On Jan 10, 2012, at 12:39 AM, Richard wrote:
Depending on
what you're trying to do with it and how early you consider
portability issues, it can be relatively simple or d evilishly complex
to translate Direct3D operations to OpenGL;
For games, its not that hard to have it work on both. The parts that
don't map well between the two APIs (logical ops on pixels, indexed
color both come to mind) are not the areas that are used by games.
Indeed; I've certainly written code that ports between both. It's a lot harder to
port *existing* code which was exclusively designed for one or the other; a lot of
assumptions (like the ordering of matrices) have to be undone or worked around. If you
start from the ground up assuming you need to make allowances, it's not so bad.
Shaders are a little harder, but obviously there are options. I think Trinity uses Cg and
compiles that to native shaders, which isn't *terrible*, but I haven't worked with
it in a while, so I may not be remembering clearly.
lots of
developer s with cutting-edge engines just don't find it worth it
to try to support OpenGL as a "second-tier" solution, which necessarily
ties the games to Windows or X Box 360 (which, as I understand it,
runs a very modified NT kernel).
It's generally not that hard to have an engine that works well on both
D3D and OGL. Xbox 360 is more like D3D9, while the PC is using a much
more advanced shader model whether it's via D3D{10,11} or OGL.

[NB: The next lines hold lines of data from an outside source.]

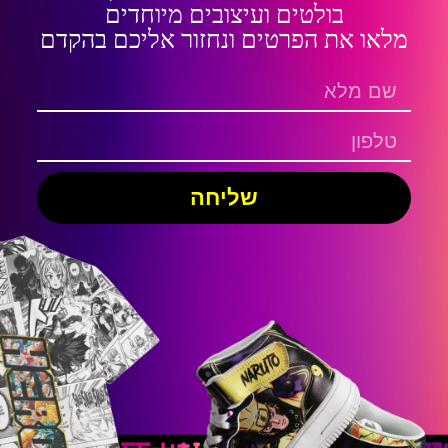
בולטים ועיצובים מיוחדים
מלאו את הפרטים ונחזור אליכם בהקדם
שליחה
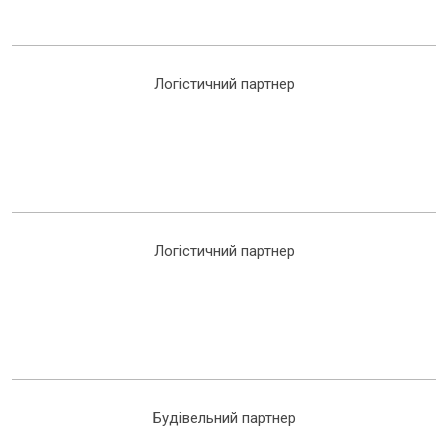
Логістичний партнер
Логістичний партнер
Будівельний партнер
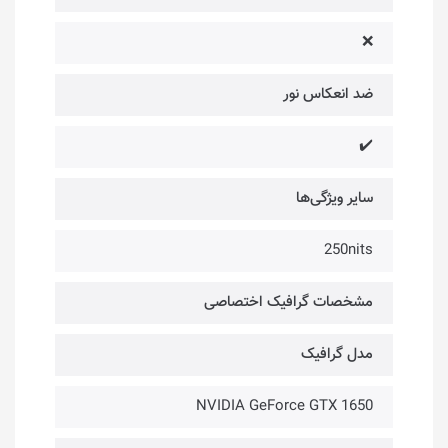
❌
ضد انعکاس نور
✔️
سایر ویژگی‌ها
250nits
مشخصات گرافیک اختصاصی
مدل گرافیک
NVIDIA GeForce GTX 1650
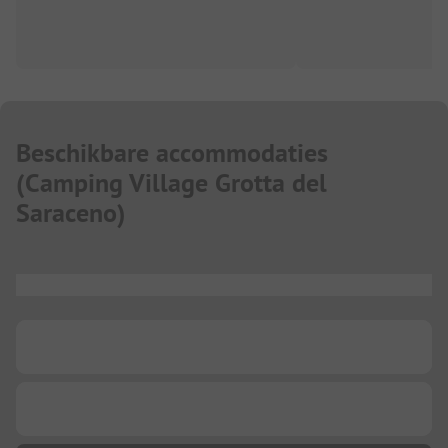
Beschikbare accommodaties
(
Camping Village Grotta del
Saraceno
)
...
...
...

For so-called "AAA" titles, console portability is more important to
them than reaching the Mac. That means Xbox 360 and PS3.
Well, yes. Which is why most PC games still exist at a D3D9 level of graphics. :-)
(notable exceptions are becoming more abundant, of course)
Both of
these have proprietary SDKs with details that are under NDA; I know
Xbox 360 looks like D3D9 with a few extra features and more direct
access to the GPU (you are, for intents and purposes, the only process
running and the hardware is fixed, not variable). I don't know what
the PS3 API looks like, if it's OpenGL or something more low-level and
you're on your own to build higher layers of abstraction on top of it.
IIRC, it's got a commodity GPU in there somewhere in addition to the
Cell BE.
It does, and I know folks who have done that directly (before their PS3s dropped the
"other OS" feature, UMBC used to use them for a Cell programming class, and some
people took it a bit further). They came to appreciate what the drivers did a great deal
more after that. I have no idea what the official SDK looks like, but it must not be that
different from DX9 or we'd see a lot fewer titles bridging the gap.
No idea what the Wii SDK looks like, either, but I've definitely seen way more of its
machine code than I care to have done. The existing homebrew efforts have produced some
interesting OGL-lite stuff that works pretty OK.